Showing posts with label drug craving. Show all posts
Showing posts with label drug craving. Show all posts

Thursday, February 28, 2013

Craving Relief


Why is it so hard for addicts to say “enough?”

One of the useful things that may yet come out of the much-derided DSM-5 manual of mental disorders is the addition of craving as a criterion for addiction. “Cravings,” writes Dr. Omar Manejwala, a psychiatrist and the former medical director of Hazelden, “are at the heart of all addictive and compulsive behaviors.” Unlike the previous two volumes in this monthful of addiction books, Manejwala’s book, Craving: Why We Can’t Seem To Get Enough,  focuses on a specific aspect common to all addiction syndromes, and looks at what people might do to lessen its grip.

Why do cravings matter? Because they are the engine of addiction, and can lead people to “throw away all the things that really matter to them in exchange for a short-term fix that is often over before it even starts.” When Dr. Manejwala asked a group of patients to explain what they were thinking when they relapsed, their answer was often the same: “I was so STUPID.” But the author had tested these people. “I knew their IQs.” And the best explanation these intelligent addicts could offer “was the one explanation that could not possibly be true.”

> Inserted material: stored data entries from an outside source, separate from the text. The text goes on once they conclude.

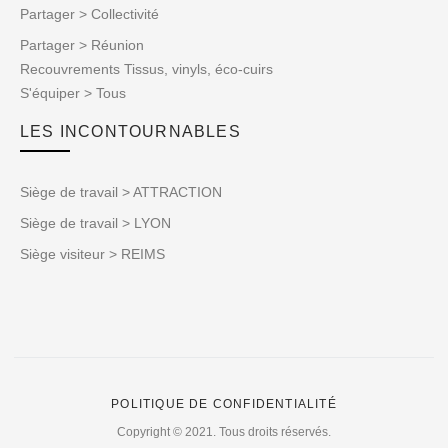
Partager > Collectivité
Partager > Réunion
Recouvrements Tissus, vinyls, éco-cuirs
S'équiper > Tous
LES INCONTOURNABLES
Siège de travail > ATTRACTION
Siège de travail > LYON
Siège visiteur > REIMS
POLITIQUE DE CONFIDENTIALITÉ
Copyright © 2021. Tous droits réservés.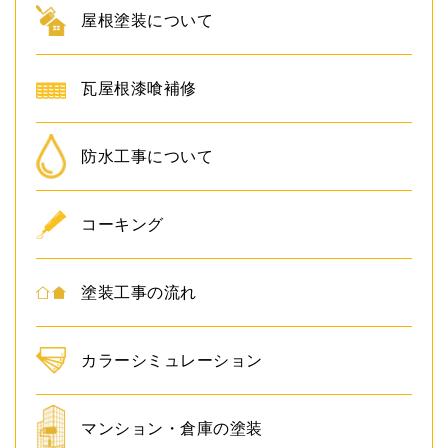
屋根塗装について
瓦屋根漆喰補修
防水工事について
コーキング
塗装工事の流れ
カラーシミュレーション
マンション・倉庫の塗装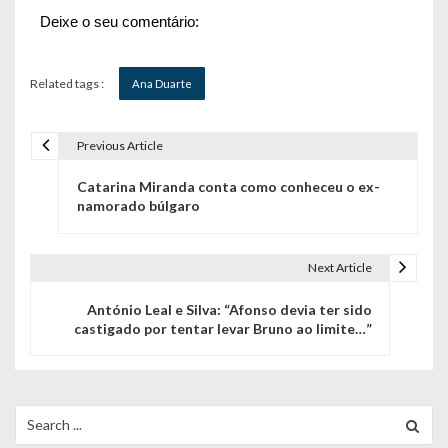
Deixe o seu comentário:
Related tags :
Ana Duarte
Previous Article
N
Catarina Miranda conta como conheceu o ex-
a
namorado búlgaro
v
e
Next Article
g
António Leal e Silva: “Afonso devia ter sido
castigado por tentar levar Bruno ao limite…”
a
ç
ã
Search
for: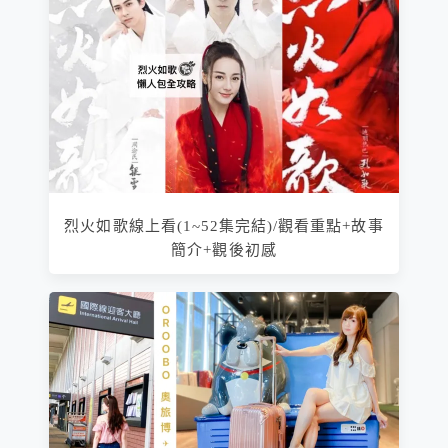
烈火如歌線上看(1~52集完結)/觀看重點+故事
簡介+觀後初感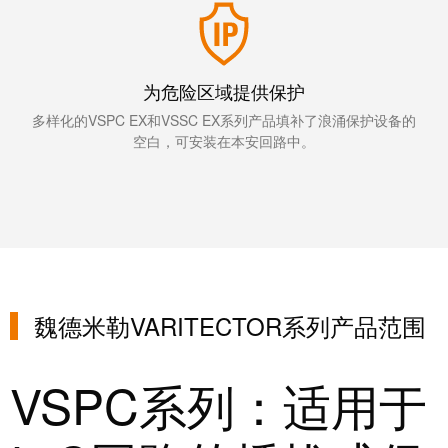
统
与
务
和
证
配
魏
书
件
德
为危险区域提供保护
我
米
预
多样化的VSPC EX和VSSC EX系列产品填补了浪涌保护设备的
们
勒
空白，可安装在本安回路中。
制
的
WMC
线
管
软
缆、
理
件
网
层
络
跳
技
线
市
术
魏德米勒VARITECTOR系列产品范围
和
场
支
电
和
持
缆
VSPC系列：适用于
行
工
业
PLC/DCS
程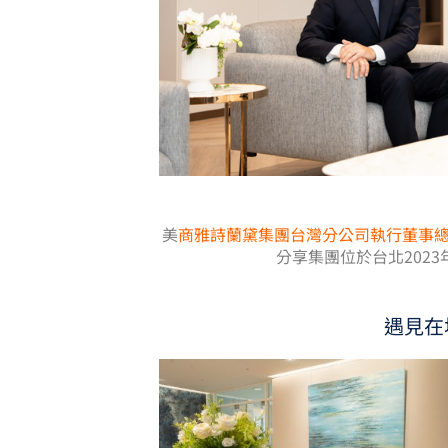
美
商雅詩蘭黛集團台灣分公司執行董事總經理Jea
分享集團位於台北202
遇見在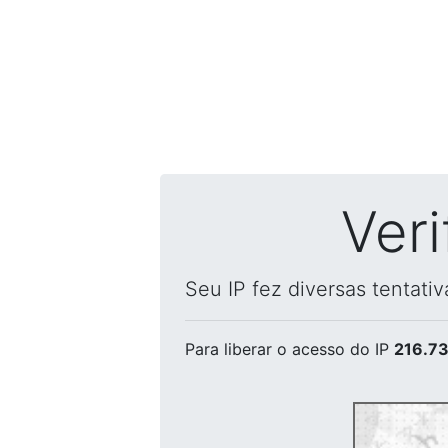
Ver
Seu IP fez diversas tentati
Para liberar o acesso
do IP
216.73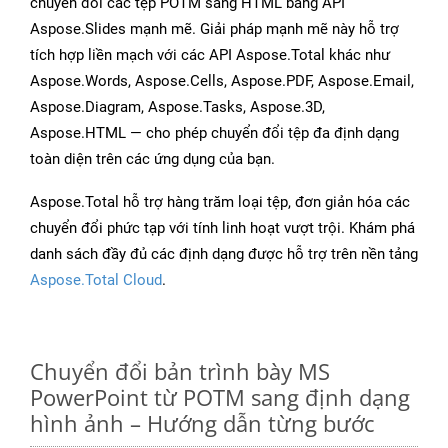
chuyển đổi các tệp POTM sang HTML bằng API
Aspose.Slides mạnh mẽ. Giải pháp mạnh mẽ này hỗ trợ
tích hợp liền mạch với các API Aspose.Total khác như
Aspose.Words, Aspose.Cells, Aspose.PDF, Aspose.Email,
Aspose.Diagram, Aspose.Tasks, Aspose.3D,
Aspose.HTML — cho phép chuyển đổi tệp đa định dạng
toàn diện trên các ứng dụng của bạn.
Aspose.Total hỗ trợ hàng trăm loại tệp, đơn giản hóa các
chuyển đổi phức tạp với tính linh hoạt vượt trội. Khám phá
danh sách đầy đủ các định dạng được hỗ trợ trên nền tảng
Aspose.Total Cloud
.
Chuyển đổi bản trình bày MS
PowerPoint từ POTM sang định dạng
hình ảnh – Hướng dẫn từng bước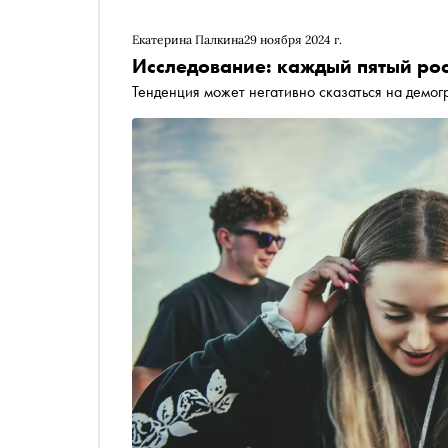
Екатерина Палкина
29 ноября 2024 г.
Исследование: каждый пятый рос
Тенденция может негативно сказаться на демо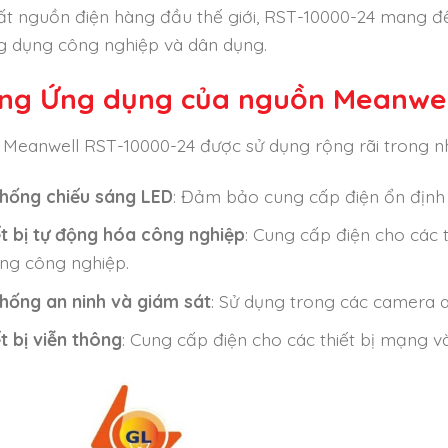
ất nguồn điện hàng đầu thế giới, RST-10000-24 mang đến
g dụng công nghiệp và dân dụng.
ng Ứng dụng của nguồn Meanwel
Meanwell RST-10000-24 được sử dụng rộng rãi trong n
thống chiếu sáng LED
: Đảm bảo cung cấp điện ổn định 
ết bị tự động hóa công nghiệp
: Cung cấp điện cho các 
ng công nghiệp.
thống an ninh và giám sát
: Sử dụng trong các camera an 
t bị viễn thông
: Cung cấp điện cho các thiết bị mạng và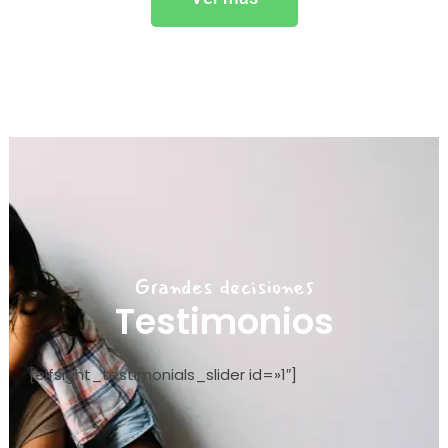
Grandes decisiones
Testimonios
[elfsight_testimonials_slider id=»1″]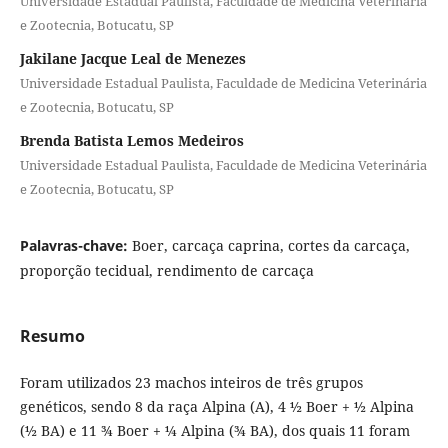
Universidade Estadual Paulista, Faculdade de Medicina Veterinária
e Zootecnia, Botucatu, SP
Jakilane Jacque Leal de Menezes
Universidade Estadual Paulista, Faculdade de Medicina Veterinária
e Zootecnia, Botucatu, SP
Brenda Batista Lemos Medeiros
Universidade Estadual Paulista, Faculdade de Medicina Veterinária
e Zootecnia, Botucatu, SP
Palavras-chave:
Boer, carcaça caprina, cortes da carcaça,
proporção tecidual, rendimento de carcaça
Resumo
Foram utilizados 23 machos inteiros de três grupos
genéticos, sendo 8 da raça Alpina (A), 4 ½ Boer + ½ Alpina
(½ BA) e 11 ¾ Boer + ¼ Alpina (¾ BA), dos quais 11 foram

In my book, The Chemical Carousel, I quoted former National Institute on Alcohol Abuse and Alcoholism (NIAAA) director T.K. Li on the subject of craving: “We already have a perfect drug to make alcohol aversive—and that’s Antabuse. But people don’t take it. Why don’t they take it? Because they still crave. And so they stop taking it. You have to attack the other side, and hit the craving.” However, if you ask addicts about craving when they are high, or have ready access, they will often downplay its importance. It is drug access unexpectedly denied that sets up some of the fiercest cravings of all. Conversely, many addicts find that they crave less in a situation where they cannot possibly score drugs or alcohol—at a health retreat, or on vacation at a remote locale.

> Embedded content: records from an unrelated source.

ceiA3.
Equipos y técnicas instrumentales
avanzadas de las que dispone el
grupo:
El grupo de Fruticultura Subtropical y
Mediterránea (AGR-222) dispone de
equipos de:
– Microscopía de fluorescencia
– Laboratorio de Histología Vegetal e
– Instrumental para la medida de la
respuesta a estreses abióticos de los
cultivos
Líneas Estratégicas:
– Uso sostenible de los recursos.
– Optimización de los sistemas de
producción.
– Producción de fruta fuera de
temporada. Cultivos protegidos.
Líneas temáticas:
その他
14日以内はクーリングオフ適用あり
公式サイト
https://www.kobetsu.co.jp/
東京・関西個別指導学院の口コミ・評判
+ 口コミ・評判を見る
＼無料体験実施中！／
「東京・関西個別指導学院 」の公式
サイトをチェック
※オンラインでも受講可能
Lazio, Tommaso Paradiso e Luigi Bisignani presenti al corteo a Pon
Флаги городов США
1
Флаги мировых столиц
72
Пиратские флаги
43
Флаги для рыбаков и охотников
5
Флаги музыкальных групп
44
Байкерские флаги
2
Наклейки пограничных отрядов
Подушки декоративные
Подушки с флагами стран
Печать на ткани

Why are cravings so hard to explain? One reason is that “people use the word to mean so many different things.” You don’t crave everything you want, as Manejwala points out. Cravings are not the same as wants, desires, urges, passions, or interests. They are “stickier.” The brain science behind craving starts with the downregulation of dopamine and other neurotransmitters. As the brain is artificially flooded with neurotransmitters triggered by drug use, the brain goes into conservation mode and cuts back on, say, the number of dopamine receptors in a given part of the brain. In the absence of the drug, the brain is suddenly “lopsided,” and time has to pass while neural plasticity copes with the new (old) state of affairs. In the interim, the unbalanced state of affairs is a prime ingredient in the experience of craving.

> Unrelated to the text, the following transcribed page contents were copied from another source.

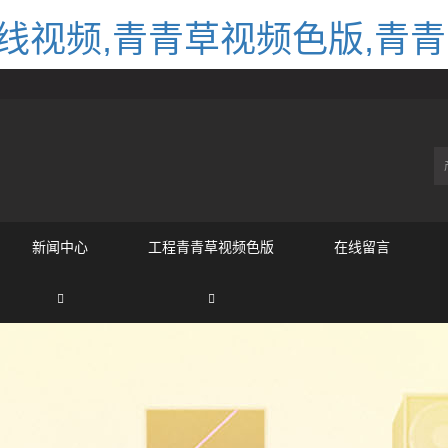
线视频,青青草视频色版,青青
新闻中心
工程青青草视频色版
在线留言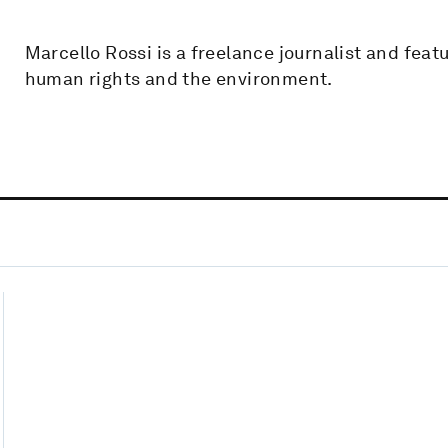
Marcello Rossi is a freelance journalist and featu
human rights and the environment.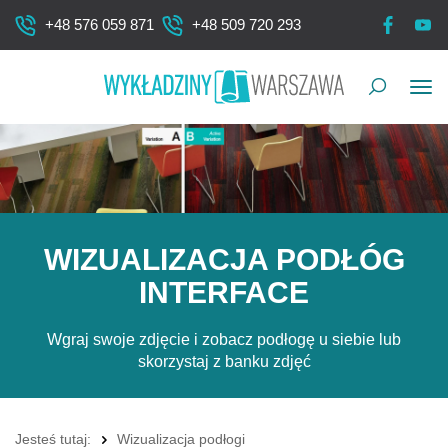
+48 576 059 871
+48 509 720 293
Pok
me
WIZUALIZACJA PODŁÓG
INTERFACE
Wgraj swoje zdjęcie i zobacz podłogę u siebie lub
skorzystaj z banku zdjęć
Jesteś tutaj:
Wizualizacja podłogi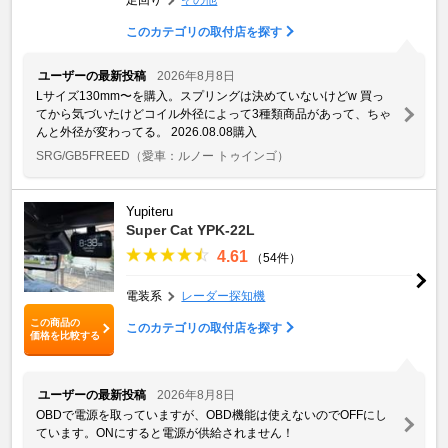
このカテゴリの取付店を探す
ユーザーの最新投稿
2026年8月8日
Lサイズ130mm〜を購入。スプリングは決めていないけどw 買っ
てから気づいたけどコイル外径によって3種類商品があって、ちゃ
んと外径が変わってる。 2026.08.08購入
SRG/GB5FREED
（愛車：ルノー トゥインゴ）
Yupiteru
Super Cat YPK-22L
4.61
（54件）
電装系
レーダー探知機
この商品の
このカテゴリの取付店を探す
価格を比較する
ユーザーの最新投稿
2026年8月8日
OBDで電源を取っていますが、OBD機能は使えないのでOFFにし
ています。ONにすると電源が供給されません！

Cravings are “disturbingly intense” (Manejwala) and “incomprehensibly demoralizing” (AA). Alcohol researcher George Koob called craving a state of “spiraling distress.” Cravings are not necessarily about reward, but about anticipating relief. “The overwhelming biological process in addictive craving is really a complex set of desperate, survival-based drives to feel ‘normal,’” says Manejwala.

The late Alan Marlatt, a psychologist who studied cravings for years, proposed that apparently irrelevant decisions could trigger or prevent relapse, almost without the addict knowing it. Turning left at an intersection, toward the supermarket, or turning right, toward the liquor store, can feel arbitrary and dissociated from desire. We also know that environmental cues can trigger craving, such as the site of a crack house where an addict used to do his business. Manejwala points to research showing that “some relapses related to cues and context are mediated by a small subgroup of neurons in the medial prefrontal cortex,” and suggests that it may be possible in the future to target this area with drug therapy.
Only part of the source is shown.